Everest: subir o no subir
Hagamos el ejercicio temerario de imaginar que un maratón concreto (el de Barcelona, por ejemplo) tuviera un grado de dificultad excepcional que lo convirtiera en mítico. Tan duro como para que muchos participantes, de origen extranjero, necesitaran la ayuda de especialistas locales para acabar la carrera, es decir, que cada uno tuviera que correr con asistentes de una raza especial, avezados en este reto en particular. Que hacia los kilómetros 25-30, donde se encuentra el célebre muro psicológico, para seguir avanzando fuera necesario subirse a hombros del corredor-ayudante, contratado para la ocasión por un par de miles de euros. Imaginemos que hubiera un riesgo alto de morir extenuado, y que este fuera mucho mayor entre los que cargan con su propio peso y el del cliente. Visualicemos la presencia de cadáveres de corredores-mochila en las aceras barcelonesas en un domingo de sol. Y la clasificación final, en la que por arte de magia han desaparecido los ayudantes y sólo figuran los clientes y los atletas extranjeros que no necesitan ayuda. Por supuesto, habría criticas a tal ejercicio de explotación neocolonial, pero quedarían silenciadas por la opinión mayoritaria: el maratón más duro del mundo crea riqueza y supone una salida laboral para nuestros jóvenes.

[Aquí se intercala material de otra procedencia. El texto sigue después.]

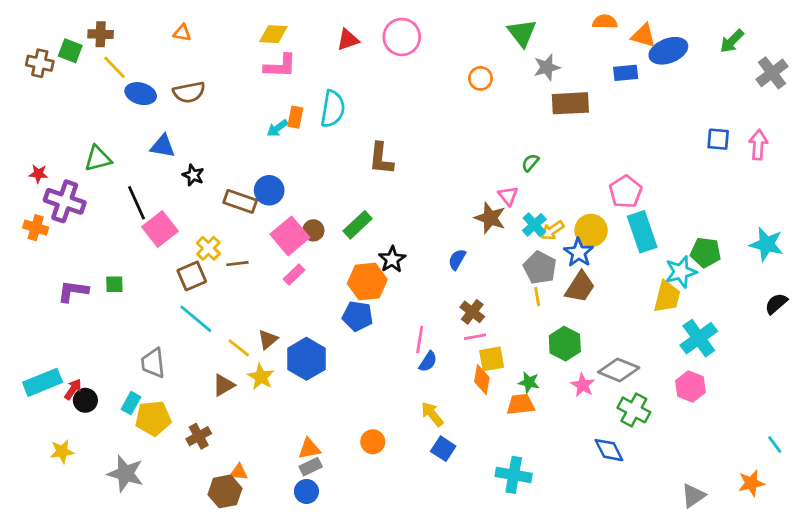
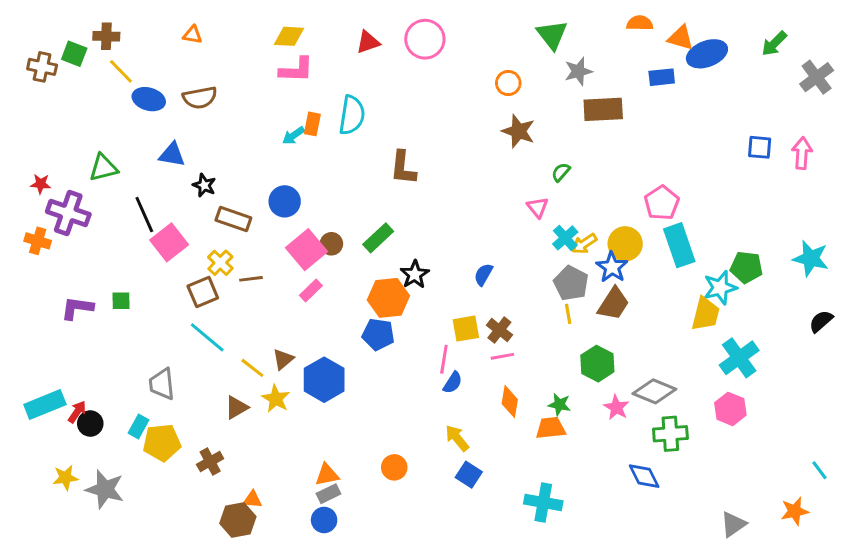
brown rectangle: (240, 201) -> (233, 219), moved
brown star: (490, 218) -> (518, 131), moved
yellow square: (492, 359) -> (466, 329), moved
green cross: (634, 410) -> (670, 434), turned -32
gray star: (125, 474) -> (105, 489), moved

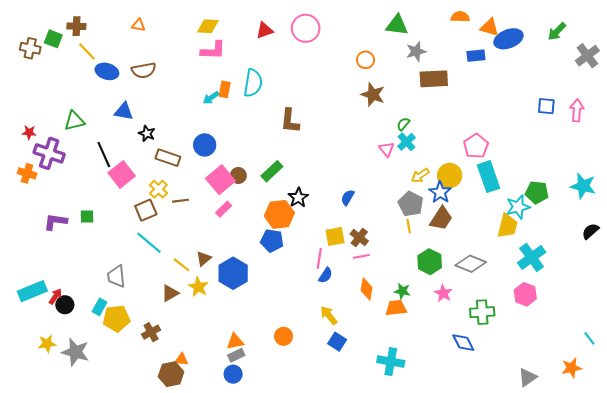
green triangle: (552, 35) -> (397, 25), turned -45
cyan cross: (565, 238) -> (407, 142), moved
gray diamond: (654, 391) -> (471, 264), moved

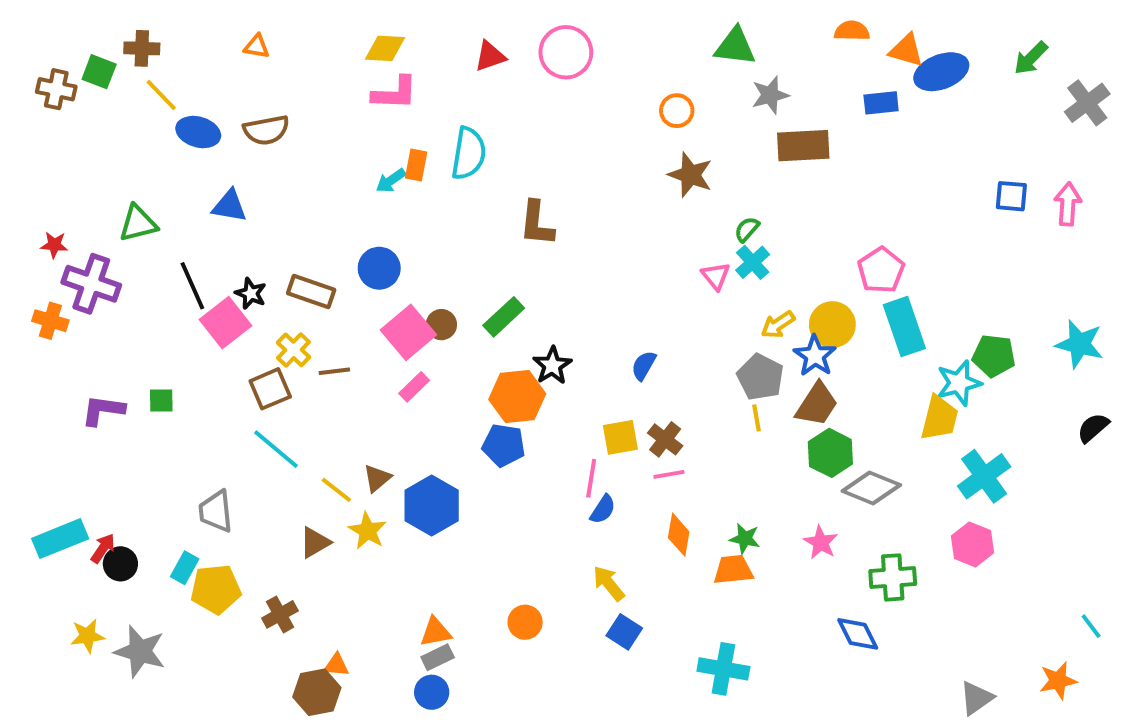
black star: (147, 133) -> (251, 293), moved
green hexagon: (430, 262) -> (830, 453), moved

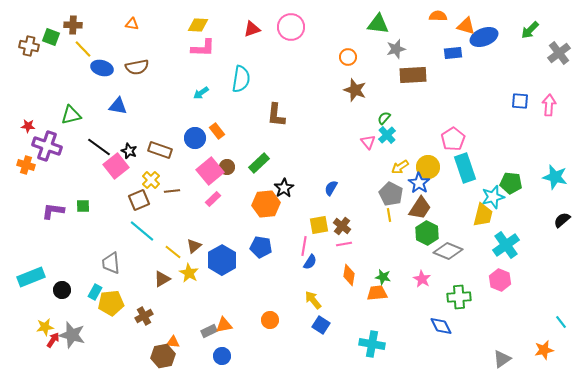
orange rectangle: (416, 165) -> (217, 131), moved, turned -49
black line: (192, 286) -> (99, 147), turned -30
blue pentagon: (504, 445) -> (261, 247), moved
red arrow: (103, 548) -> (53, 340), moved
gray rectangle: (438, 657) -> (209, 331), moved

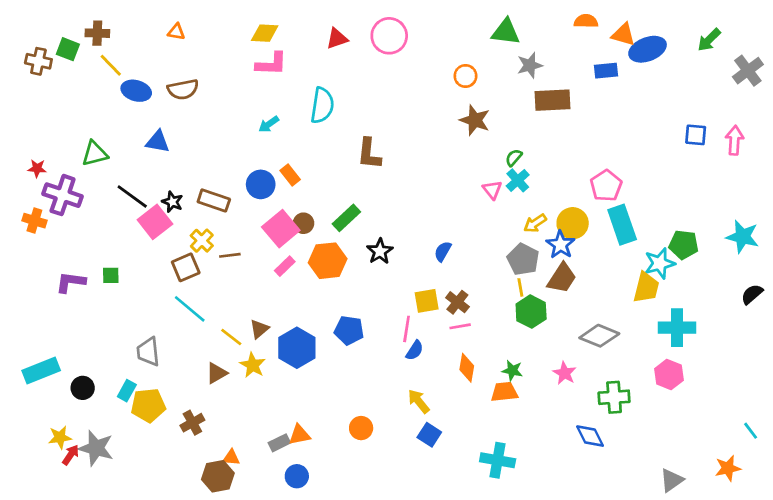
orange hexagon: (266, 204) -> (328, 261), moved
green hexagon: (427, 233) -> (531, 312), moved
cyan cross: (506, 245) -> (677, 328), turned 36

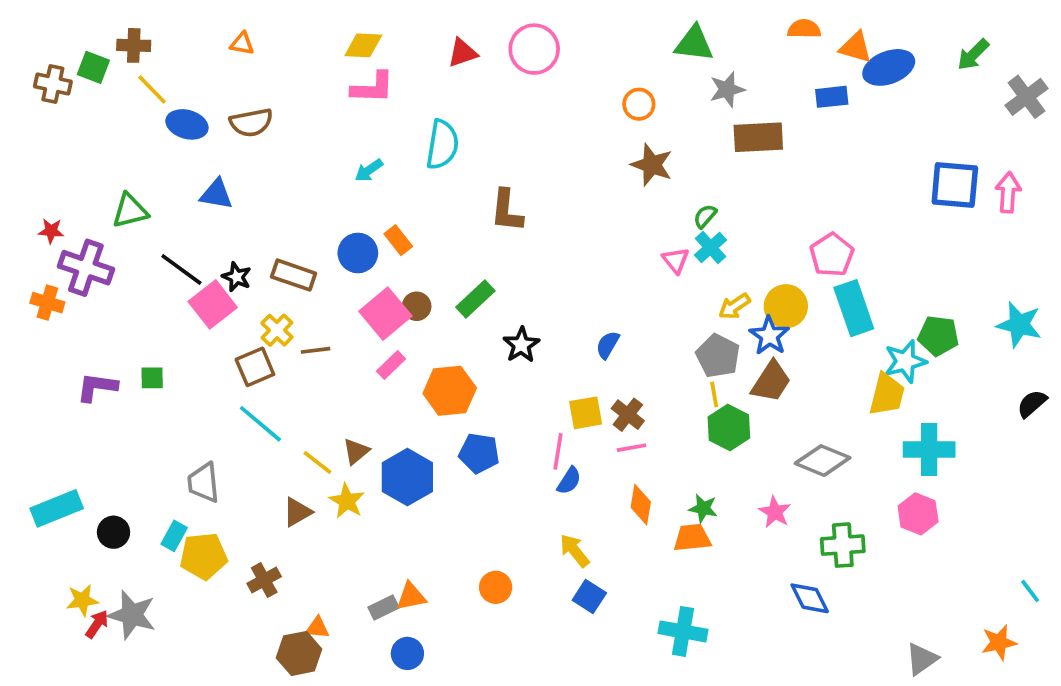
blue square: (696, 135) -> (955, 185), size x1.6
orange hexagon: (328, 261) -> (450, 391), moved

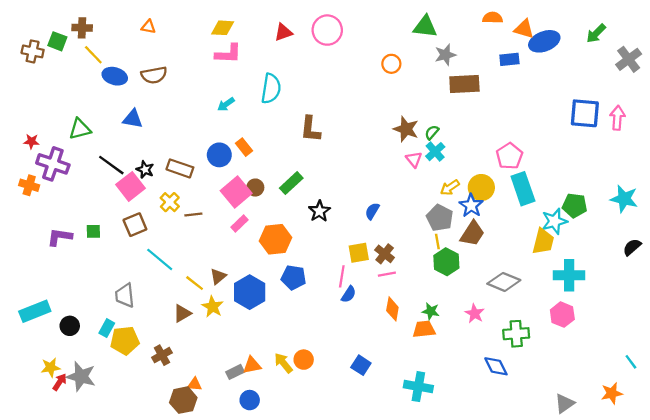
brown star: (652, 165) -> (406, 129), moved
brown square: (255, 367) -> (135, 225), moved
yellow arrow: (575, 551) -> (283, 363), moved

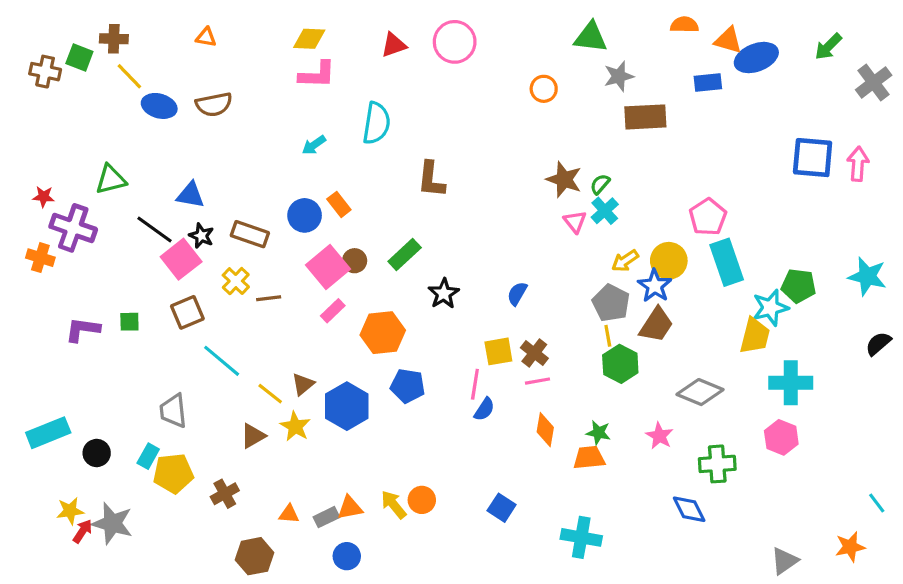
blue triangle: (133, 119) -> (190, 195), moved
orange triangle: (195, 384) -> (289, 514), moved

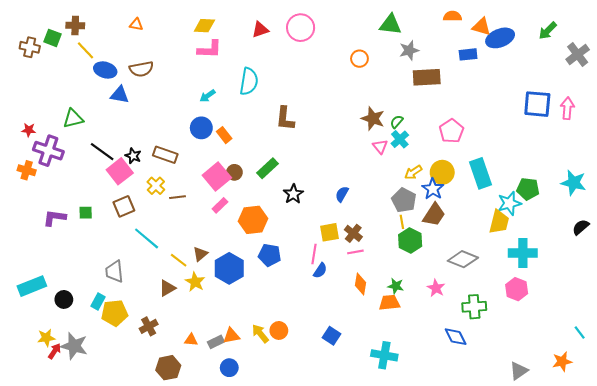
blue triangle: (190, 195) -> (120, 95), moved
blue circle: (305, 215) -> (201, 128), moved
pink pentagon: (708, 217) -> (451, 131), moved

Si se intercambia esta (burda) ficción barcelonesa por el Everest de hoy, el debate es el mismo que se planteó hace un año cuando una avalancha sepultó a 16 sherpas que ayudaban a turistas occidentales. La pregunta era entonces evidente: ¿es ético mantener una farsa hecha a medida de quienes nunca podrían subir sin ayuda de los sherpas, pese a los riesgos que conlleva, o habría que impulsar una reconversión del paradisiaco valle del Khumbu hacia otro modelo turístico menos letal? La respuesta ha sido descorazonadora: este año, antes del terremoto, además de los montañeros expertos y autosuficientes, había en el campo base más presuntos alpinistas que nunca enrolados en agencias comerciales.
La muerte de un sherpa es fácil de olvidar cuando se produce en una montaña remota y sin las cámaras como testigo.
Como no podía ser de otra manera, las informaciones que llegan desde el lugar confirman que entre la veintena de víctimas causadas por la avalancha de este año hay una mayoría de nepalíes. En principio, todas las ascensiones se han suspendido en señal de duelo, al menos por la cara sur. Pero es probable que alguien que no quiera perder su inversión (se pagan decenas de miles de dólares por un lote Everest) lo intente por su cuenta. Tras la tragedia del pasado año, una montañera alquiló un helicóptero para superar la cascada de hielo, ante la ausencia de sherpas.
Decía ayer un escalador que nunca podremos llegar a agradecer lo que han hecho los sherpas por nuestros alpinistas, las vidas que han llegado a salvar. Lo que no mencionaba es cuántos sherpas accidentados estarían ahora vivos (pobres, pero vivos) de no haber sido contratados por algunos turistas que buscaban embellecer su currículum con una ascensión al Everest.
¿Tiene sentido seguir poniendo en peligro la vida de los sherpas para añadir una cima al currículum?